■ Task to carry out ■
Among the entries below, which lines include the string "Extra"? Show each one.

■ Record set ■
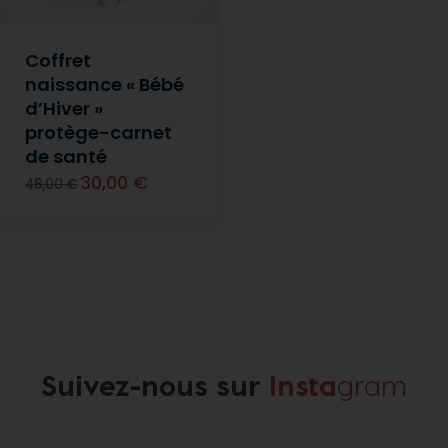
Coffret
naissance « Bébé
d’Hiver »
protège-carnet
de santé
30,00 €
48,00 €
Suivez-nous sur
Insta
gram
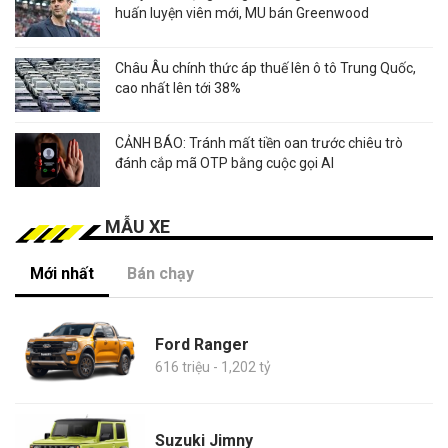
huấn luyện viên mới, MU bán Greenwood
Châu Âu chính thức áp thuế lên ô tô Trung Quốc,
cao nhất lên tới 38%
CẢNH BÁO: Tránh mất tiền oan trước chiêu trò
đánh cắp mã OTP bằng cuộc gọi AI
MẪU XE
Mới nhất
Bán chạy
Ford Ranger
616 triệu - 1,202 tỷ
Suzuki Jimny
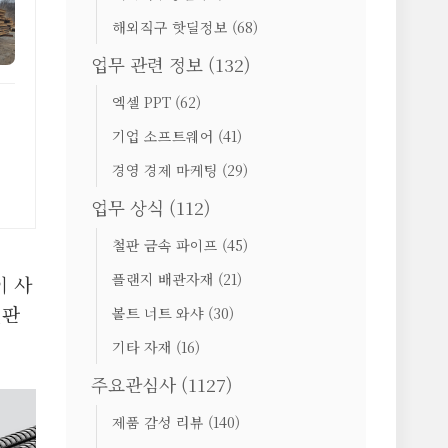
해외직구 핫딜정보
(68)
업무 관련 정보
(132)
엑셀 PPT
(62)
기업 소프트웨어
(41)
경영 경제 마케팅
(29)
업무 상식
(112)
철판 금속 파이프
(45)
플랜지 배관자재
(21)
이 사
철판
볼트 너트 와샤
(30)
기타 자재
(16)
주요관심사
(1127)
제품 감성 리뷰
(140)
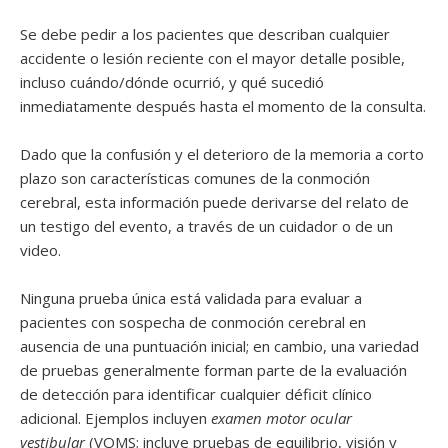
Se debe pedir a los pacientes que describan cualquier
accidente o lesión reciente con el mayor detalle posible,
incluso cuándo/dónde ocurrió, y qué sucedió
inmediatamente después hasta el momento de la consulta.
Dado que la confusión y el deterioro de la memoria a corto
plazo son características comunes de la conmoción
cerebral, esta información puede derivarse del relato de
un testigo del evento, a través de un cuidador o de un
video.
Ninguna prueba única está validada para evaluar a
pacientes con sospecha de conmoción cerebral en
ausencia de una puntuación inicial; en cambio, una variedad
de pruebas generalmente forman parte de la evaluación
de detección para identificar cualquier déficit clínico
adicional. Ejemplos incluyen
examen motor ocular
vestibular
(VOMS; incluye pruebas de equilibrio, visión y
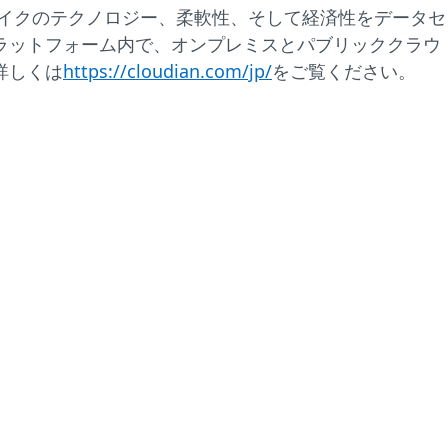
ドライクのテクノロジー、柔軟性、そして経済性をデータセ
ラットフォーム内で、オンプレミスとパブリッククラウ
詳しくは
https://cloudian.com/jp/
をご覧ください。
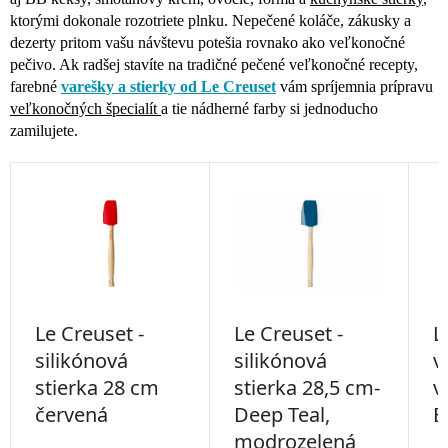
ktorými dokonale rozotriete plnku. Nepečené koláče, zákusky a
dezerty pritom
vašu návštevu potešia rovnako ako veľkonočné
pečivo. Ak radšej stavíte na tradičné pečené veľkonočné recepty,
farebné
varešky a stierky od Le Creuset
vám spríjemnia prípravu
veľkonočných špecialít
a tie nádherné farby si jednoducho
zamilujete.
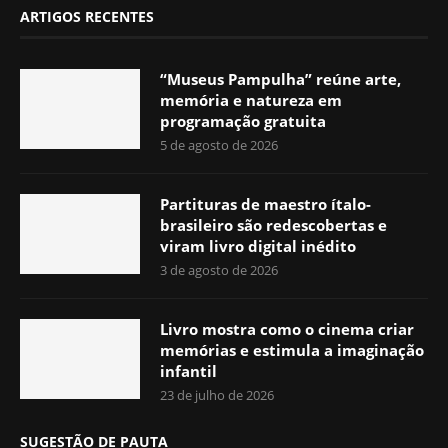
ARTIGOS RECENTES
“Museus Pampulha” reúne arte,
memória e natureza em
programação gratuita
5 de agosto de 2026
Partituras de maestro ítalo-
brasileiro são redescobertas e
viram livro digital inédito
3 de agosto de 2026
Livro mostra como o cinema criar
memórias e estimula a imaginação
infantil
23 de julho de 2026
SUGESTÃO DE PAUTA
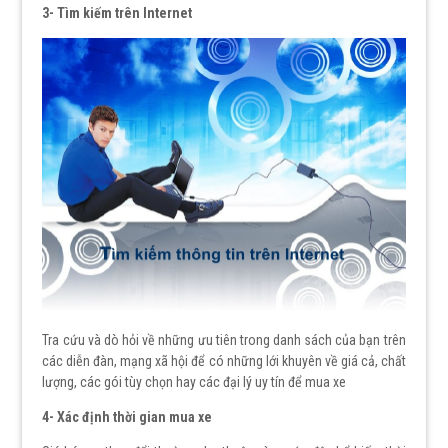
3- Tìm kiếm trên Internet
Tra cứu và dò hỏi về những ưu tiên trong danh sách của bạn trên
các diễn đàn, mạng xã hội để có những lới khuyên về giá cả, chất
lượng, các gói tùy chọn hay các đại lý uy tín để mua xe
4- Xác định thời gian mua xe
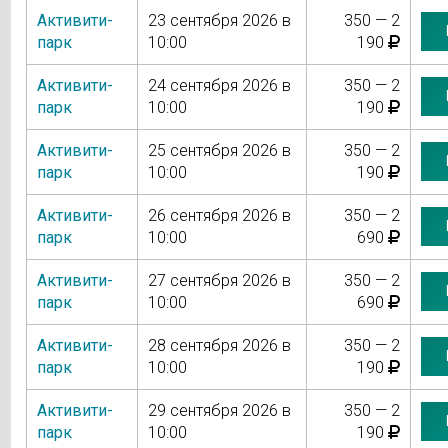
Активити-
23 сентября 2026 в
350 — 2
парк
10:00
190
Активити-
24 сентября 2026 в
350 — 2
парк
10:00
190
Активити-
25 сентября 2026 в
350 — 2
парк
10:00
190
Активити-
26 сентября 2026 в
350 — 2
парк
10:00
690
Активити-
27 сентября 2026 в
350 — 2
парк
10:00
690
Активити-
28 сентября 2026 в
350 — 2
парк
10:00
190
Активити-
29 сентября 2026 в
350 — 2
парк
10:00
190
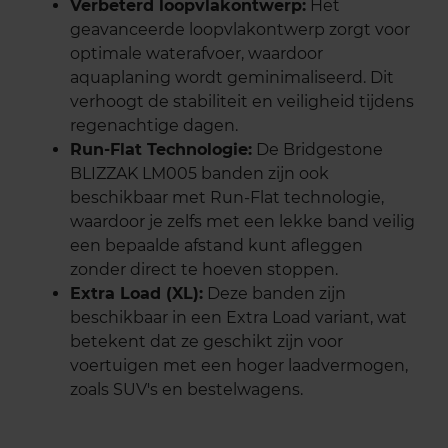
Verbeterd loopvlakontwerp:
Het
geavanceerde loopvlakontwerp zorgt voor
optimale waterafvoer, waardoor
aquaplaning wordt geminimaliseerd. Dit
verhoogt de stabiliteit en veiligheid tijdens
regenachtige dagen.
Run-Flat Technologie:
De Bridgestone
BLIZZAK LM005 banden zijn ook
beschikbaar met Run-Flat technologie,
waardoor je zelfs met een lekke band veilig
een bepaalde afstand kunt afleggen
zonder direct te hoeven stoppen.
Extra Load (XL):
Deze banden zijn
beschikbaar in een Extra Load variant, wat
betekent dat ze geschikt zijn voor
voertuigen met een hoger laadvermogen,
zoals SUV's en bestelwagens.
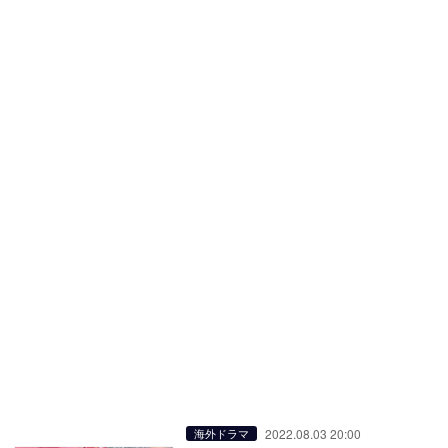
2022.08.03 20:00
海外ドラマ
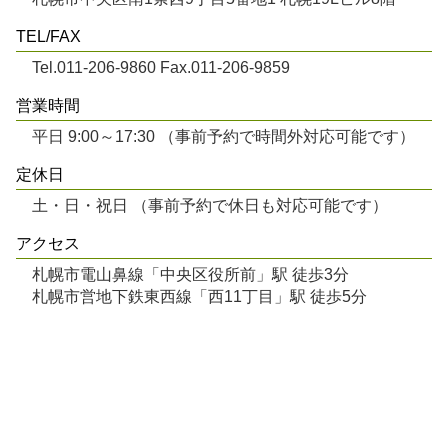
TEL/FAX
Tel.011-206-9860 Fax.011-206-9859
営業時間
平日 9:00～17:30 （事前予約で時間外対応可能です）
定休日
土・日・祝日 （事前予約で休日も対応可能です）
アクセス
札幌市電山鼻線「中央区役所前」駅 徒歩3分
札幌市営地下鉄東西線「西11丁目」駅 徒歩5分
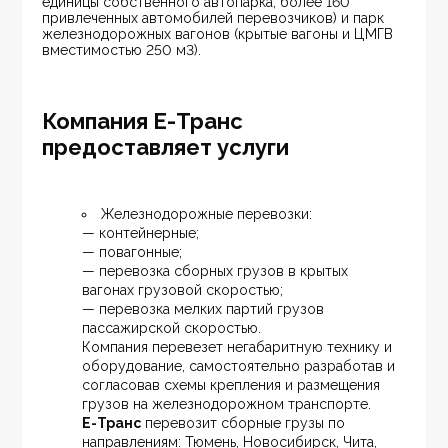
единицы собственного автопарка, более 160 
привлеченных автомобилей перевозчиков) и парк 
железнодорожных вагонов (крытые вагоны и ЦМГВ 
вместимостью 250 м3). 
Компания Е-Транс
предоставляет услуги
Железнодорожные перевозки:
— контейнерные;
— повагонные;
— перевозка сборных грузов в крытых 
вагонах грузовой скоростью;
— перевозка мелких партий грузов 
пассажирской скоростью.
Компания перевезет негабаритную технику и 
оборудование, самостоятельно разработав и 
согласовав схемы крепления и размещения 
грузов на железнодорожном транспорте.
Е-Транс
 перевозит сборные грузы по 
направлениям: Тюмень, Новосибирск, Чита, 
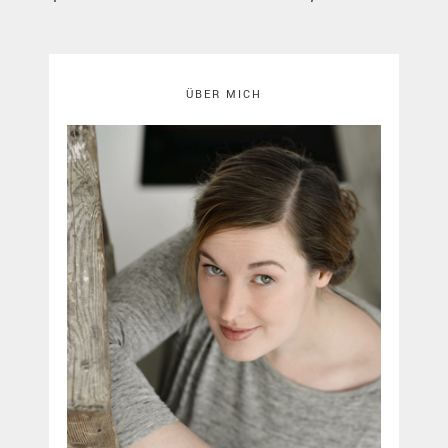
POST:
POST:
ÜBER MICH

■ Task solution ■
Extra Load (XL):
beschikbaar in een Extra Load variant, wat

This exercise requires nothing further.